Ran the engineering team at Sertis while integrating closely with 7-Eleven's internal dev team. Two separate engineering orgs building one product, so alignment was constant work.

testing & iteration

Ran testing cycles and continuously gathered feedback from users to refine conversational flows, improve intent recognition accuracy, and reduce fallback rates.

what made this interesting

scale

16 million monthly active users across a nationwide app. Even small improvements in conversion or deflection rates translated to significant business impact.

chat commerce was still new

This was before the ChatGPT era. Building a commerce experience inside a chat interface required creative conversational design without the benefit of large language models. Every flow was hand-crafted.

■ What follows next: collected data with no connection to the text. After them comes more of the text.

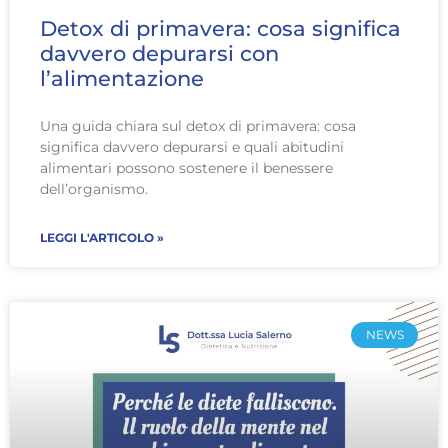
Detox di primavera: cosa significa
davvero depurarsi con
l’alimentazione
Una guida chiara sul detox di primavera: cosa
significa davvero depurarsi e quali abitudini
alimentari possono sostenere il benessere
dell’organismo.
LEGGI L'ARTICOLO »
NEWS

real-time inventory integration

The chatbot checked live stock across 15,000+ stores, matched products to the user's nearest location, and applied dynamic promotions. The technical integration was non-trivial.

personalization at scale

Product recommendations were tailored to individual users based on purchase history and profile data, making each conversation feel relevant rather than generic.

why this matters

This was my entry point into AI product management, and it shaped how I think about building AI products to this day. Working with NLP before the LLM era taught me that good conversational design isn't about the model, it's about understanding what users actually need at each moment in a conversation.

The patterns I learned here, intent mapping, fallback design, human escalation logic, conversational UX, carried directly into the RAG Copilot I built years later.

chat commerce before the LLM era.

every flow hand-crafted, every intent mapped, serving 16M+ users across 15,000+ stores in Thailand's largest retail app.